Проснувшись, я понял: она пришла, чтобы остаться с нами на ночь, и ждала дня, чтобы вырваться и залить пустыню светом. В основании черепа я чувствовал покалывание; на теле выступил холодный пот.
Я хотел встать и на неверных ногах уйти в темноту. Но я собрался с силами. Я скрестил руки и замер, ожидая, пока небо станет светлее.
Рассвет на Марсе не похож на все, что вы себе можете представить. Ты просыпаешься утром — и вокруг все яркое, чистое, сияющее. Ты пытаешься ущипнуть себя, очнуться и выпрямиться — но это не исчезает.
Затем ты смотришь на свои руки с огромными мозолями. Ты идешь к зеркалу, чтобы взглянуть на свое лицо. Не хорошо. Здесь уродство искажает картину. Ты осматриваешься, и видишь Ральфа. Видишь Гарри. Видишь женщин.
На Земле, в резком свете раннего утра, женщина может выглядеть не слишком очаровательно, но если она по–настоящему прекрасна, то будет выглядеть не так уж плохо. На Марсе даже самая прекрасная женщина при пробуждении выглядит злобной, слишком усталой и измученной человеческими недостатками; она не может превратить сборную металлическую лачугу в настоящий дом для мужчины.
На Марсе на многое приходится смотреть иначе. Приходится принимать страдания и лишения как повседневную реальность. Приходится привыкать к жизни в строительных лагерях в пустыне, где красная пыль заставляет чувствовать, что ты опустошен и высушен изнутри. Ты чувствуешь себя барабаном, сморщенным стручком гороха, соленой рыбой, которую повесили сушиться. Пыль внутри тебя и вокруг тебя, вода из каналов разъедает подошвы твоих ботинок.
Итак, ты просыпаешься и молча осматриваешься по сторонам. Вечером ты собрал сплавную древесину и сложил ее у костра. Все исчезло. Кто–то украл драгоценную древесину. Марсиане? Попробуй угадать.
Ты встаешь и идешь к Ральфу, расправив плечи. Ты говоришь:
— Ральф, какого черта тебе понадобилось красть мою древесину?
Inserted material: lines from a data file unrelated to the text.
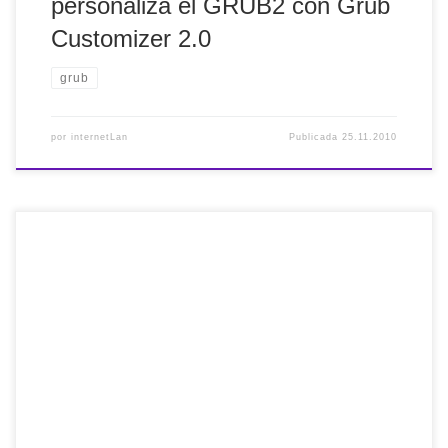
personaliza el GRUB2 con Grub
Customizer 2.0
grub
por
internetLan
Publicada
25.11.2010
Para los que somos nuevos en linux y nos da miedo el uso
del terminal, han aparecido una infinidad de listas sobre los
comandos de linux. Espero que os sean útiles. Aquí os
pongo dos de ellas:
Ты говоришь так лишь в своем воображении. Ты говоришь это Дику, ты говоришь это Гарри. Но на самом деле ты говоришь: «Ларсен снова побывал здесь этой ночью!»
Ты говоришь: «Я положил рыбу вариться, а Ларсен ее съел. У меня была прекрасная колода карт, блестящих и новых, а Ларе испортил их. Я не жульничал. Это Ларсен надеялся, что я выиграю, чтобы он смог устроить мне засаду в пустыне и отобрать у меня все деньги».
У тебя есть девушка. В лагерях не так уж много девушек, от которых исходит смех, свет и огонь. Но несколько все же есть, и тебе повезло: ты увлекся одной девушкой — у нее пухлые красные губы и кудрявые золотые волосы. Внезапно она исчезает. Кто–то сбегает с ней. Это Ларсен.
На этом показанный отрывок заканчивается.